··· ENTRIES SHOWN

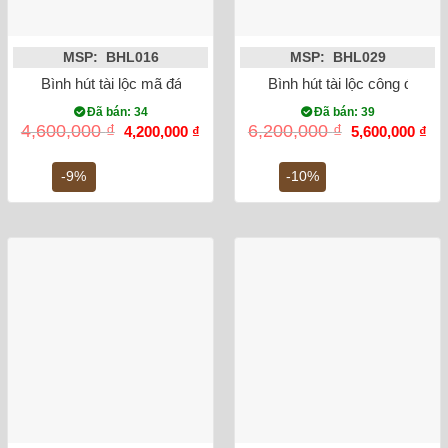
MSP: BHL016
MSP: BHL029
Bình hút tài lộc mã đáo thành công vẽ vàng kim 24K
Bình hút tài lộc công đào v
Đã bán: 34
Đã bán: 39
Giá
Giá
Giá
Gi
4,600,000
₫
6,200,000
₫
4,200,000
₫
5,600,000
₫
gốc
hiện
gốc
hiệ
là:
tại
là:
tại
4,600,000 ₫.
là:
6,200,000 ₫.
là:
-9%
-10%
4,200,000 ₫.
5,6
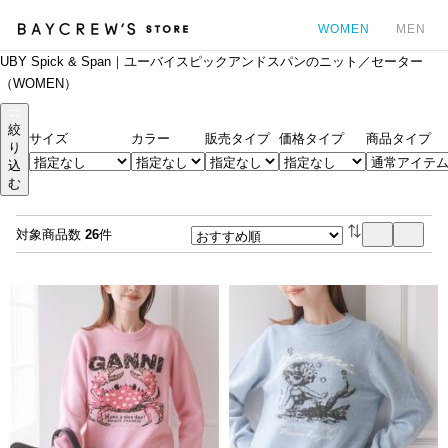
WOMEN
MEN
UBY Spick & Span｜ユーバイスピックアンドスパンのニット／セーター
カ
（WOMEN）
絞
サイズ
カラー
販売タイプ
価格タイプ
商品タイプ
り
込
む
対象商品数
26
件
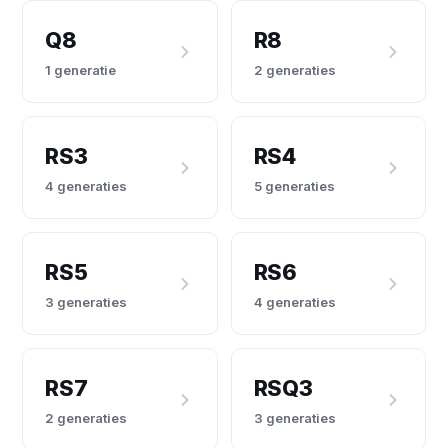
Q8
R8
1 generatie
2 generaties
RS3
RS4
4 generaties
5 generaties
RS5
RS6
3 generaties
4 generaties
RS7
RSQ3
2 generaties
3 generaties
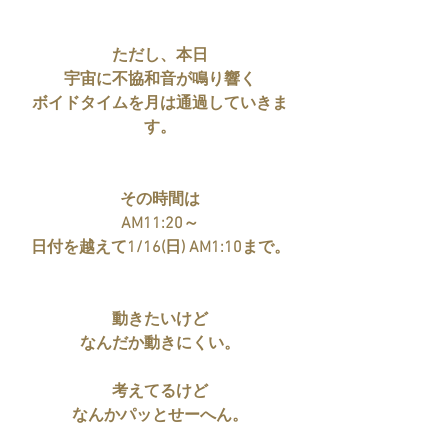
ただし、本日
宇宙に不協和音が鳴り響く
ボイドタイムを月は通過していきま
す。
その時間は
AM11:20～
日付を越えて1/16(日) AM1:10まで。
動きたいけど
なんだか動きにくい。
考えてるけど
なんかパッとせーへん。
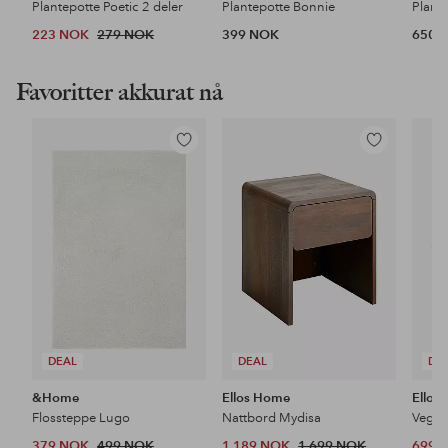
Plantepotte Poetic 2 deler
Plantepotte Bonnie
Plante
223 NOK
279 NOK
399 NOK
650 
Favoritter akkurat nå
Legg
Legg
til
til
favoritter
favoritter
DEAL
DEAL
DE
&Home
Ellos Home
Ellos
Flossteppe Lugo
Nattbord Mydisa
Veggh
379 NOK
499 NOK
1,189 NOK
1,699 NOK
699 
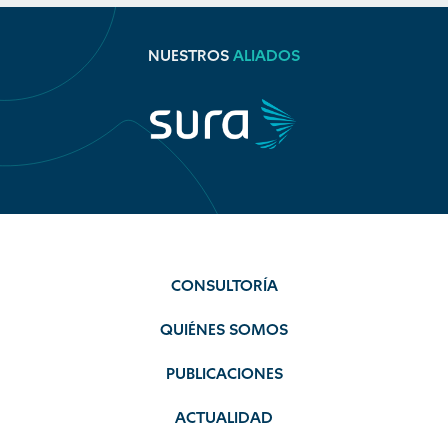
NUESTROS
ALIADOS
CONSULTORÍA
QUIÉNES SOMOS
PUBLICACIONES
ACTUALIDAD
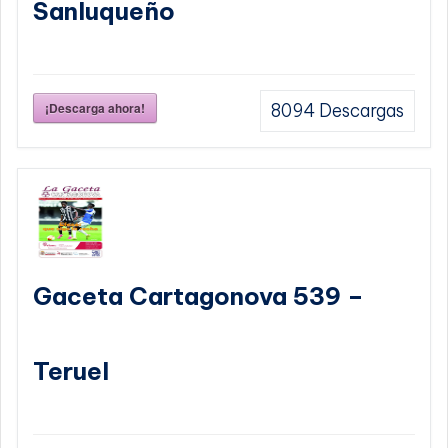
Sanluqueño
¡Descarga ahora!
8094
Descargas
Gaceta Cartagonova 539 –
Teruel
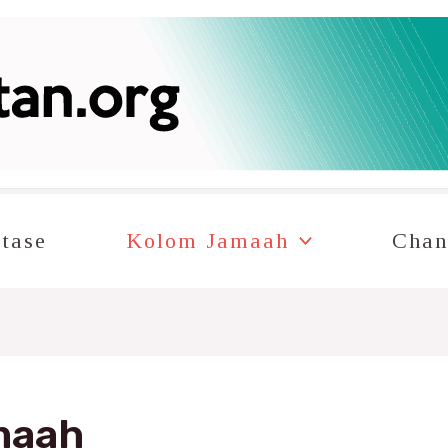
tase
Kolom Jamaah
Chan
maah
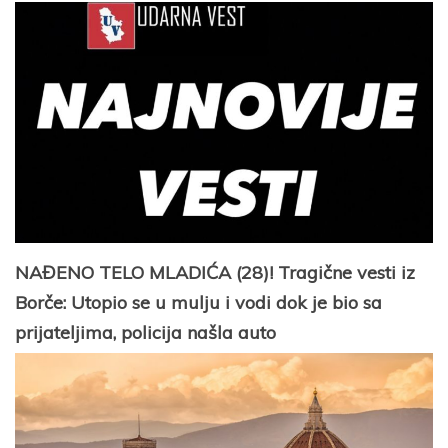
NAĐENO TELO MLADIĆA (28)! Tragične vesti iz
Borče: Utopio se u mulju i vodi dok je bio sa
prijateljima, policija našla auto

······

WHAT TO PRODUCE: Scan the material above. Copy each line where "Plantepotte" occurs.

WRITTEN RESPONSE:
Plantepotte Poetic 2 deler
Plantepotte Bonnie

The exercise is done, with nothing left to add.